Mis à part ces découvertes riches pour les avancées de la géologie et de la paléontologie, le plâtre servit intensivement jusqu’au XVII ème siècle, à construire des maisons dans Paris, et on disait même : « il y a plus de Montmartre dans Paris que de Paris dans Montmartre ». Ainsi, sur la butte se trouvaient de nombreux fours à chaux pour la transformation de ce gypse en plâtre, qui était alors broyé, puis battu par les batteurs de plâtre, métier qui s’est donc éteint vers la fin du 19 ème siècle. Les carrières d’abord à ciel ouvert, offraient un refuge idéal aux voleurs et aux vagabonds, qui firent d’abord une mauvaise réputation au village, puis devinrent souterraines après l’interdiction du roi et celles-ci furent alors interdite d’accès avec la fin de leur exploitation à la fin du XIX ème siècle. Il subsistait tout de même plus de 300 kms de galerie, c’est pourquoi depuis 1980, le service des carrières mène une campagne d’injection de béton pour consolider les zones fragilisées.

A coté de l’extraction des carrières, de nombreux moulins à vent étaient plantés sur la butte, idéalement situés en hauteur (127 m d'altitude). Et d’ailleurs, ils ne servaient pas qu’à moudre le blé, mais également à broyer du plâtre, parfois des galets pour les manufactures verrières et même à presser du raisin lorsque la récolte était abondante. On y en décomptait neuf à l’ouest : le Moulin des Prés (villa Léandre), le Moulin de la Fontaine-Saint-Denis, le Moulin Vieux, le Moulin Neuf et la Grande-Tour (rue Lepic), le petit Moulin de la Poivrière, le Blute-Fin, le Radet et celui des Brouillards.

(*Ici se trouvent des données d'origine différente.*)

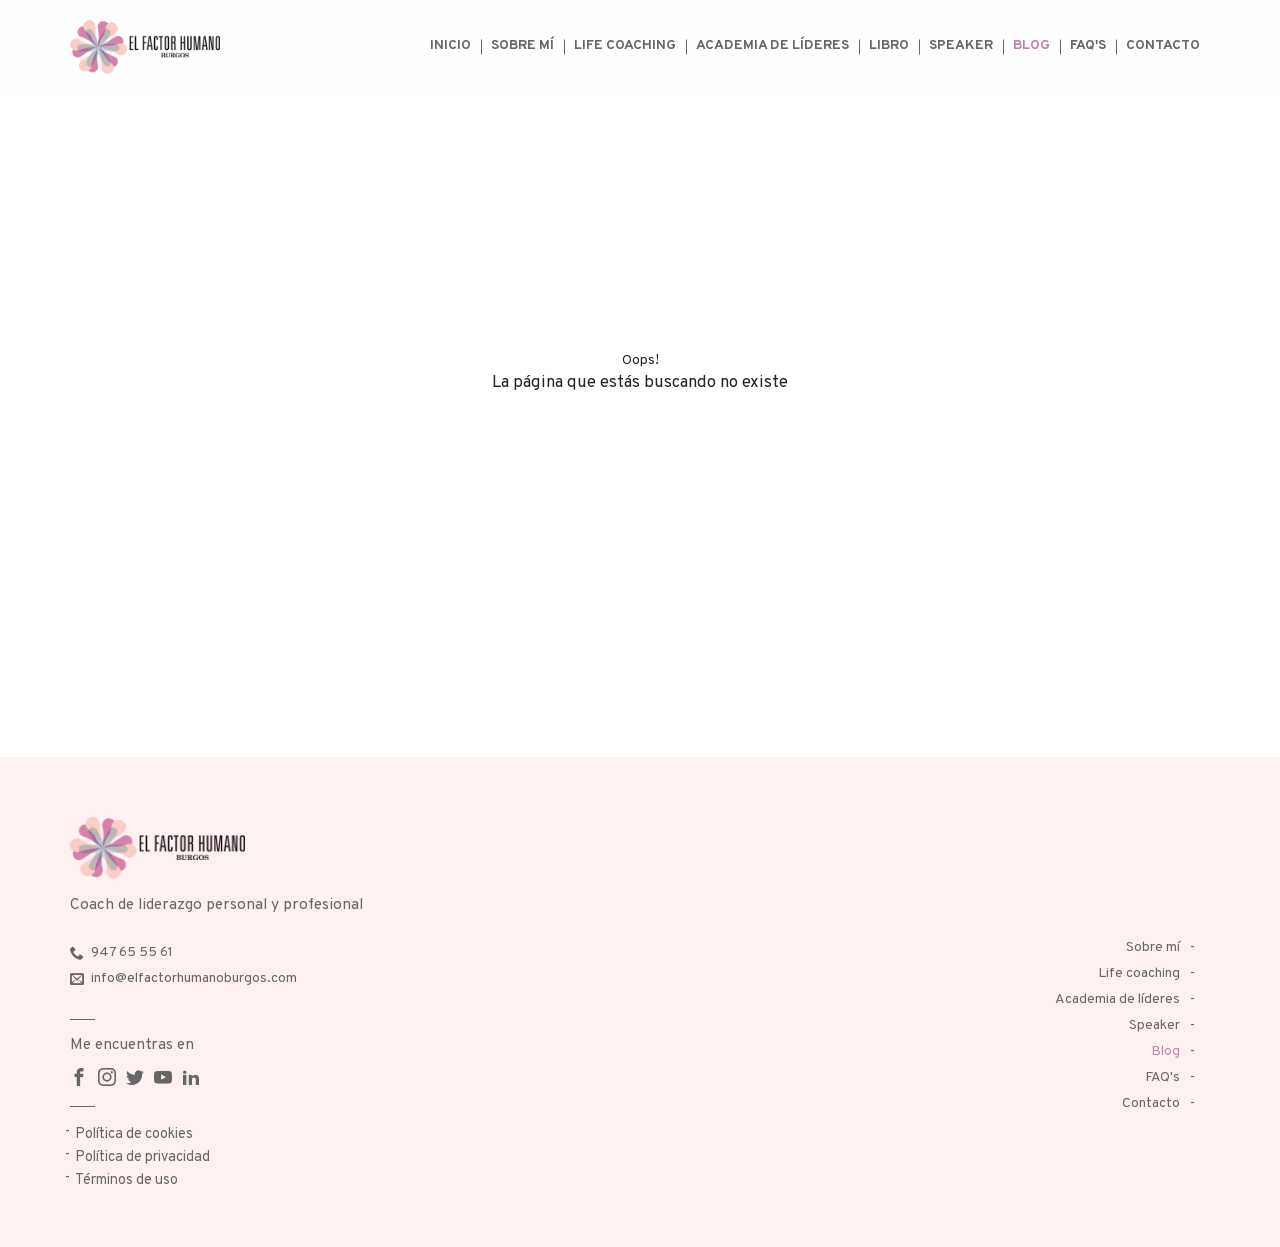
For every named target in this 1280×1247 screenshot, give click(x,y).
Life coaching (625, 45)
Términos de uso (126, 1180)
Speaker (961, 45)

Quatre autres dans l’actuelle rue Norvin : La Vieille, la Petite Tour et le moulin du Palais ; le Radet était là avant son transfert en 1834. Deux encore à l’Est : la Turlure et le moulin de la Lancette.

Le moulin de la galette est en réalité constitué de deux moulins : le « Blute-fin » et le « Radet » qui appartenaient à la famille Debray. Le nom provient de la fameuse Galette, petit pain de seigle, généralement accompagné d’un bon verre de lait, que les meuniers Debray produisaient. Vers 1830, le « Petit Père Debray » eut l’idée de transformer le lait en vin et leur moulin en guinguette pour organiser un bal public payant.
Ce grand bal populaire où les gens venaient danser le dimanche après-midi jusqu’à la nuit a été illustré par le célèbre tableau de Pierre Auguste Renoir en 1876 "Le bal du moulin de la Galette".

Aujourd’hui il ne reste d’ailleurs que les deux moulins du Blute-Fin et du Radet. Le Radet, situé à l’angle de la rue Lepic et de la rue Girardon, rénové en 1925, accueille maintenant un restaurant avec une vue splendide sur Paris et ses alentours. Le Blute-Fin a conservé intact son mécanisme intérieur, ses meules et la petite habitation aménagée dans son pied en maçonnerie. On ne peut malheureusement que l’entrevoir de la rue Lepic, car il fait partie d’une propriété privée et on ne peut pas le visiter.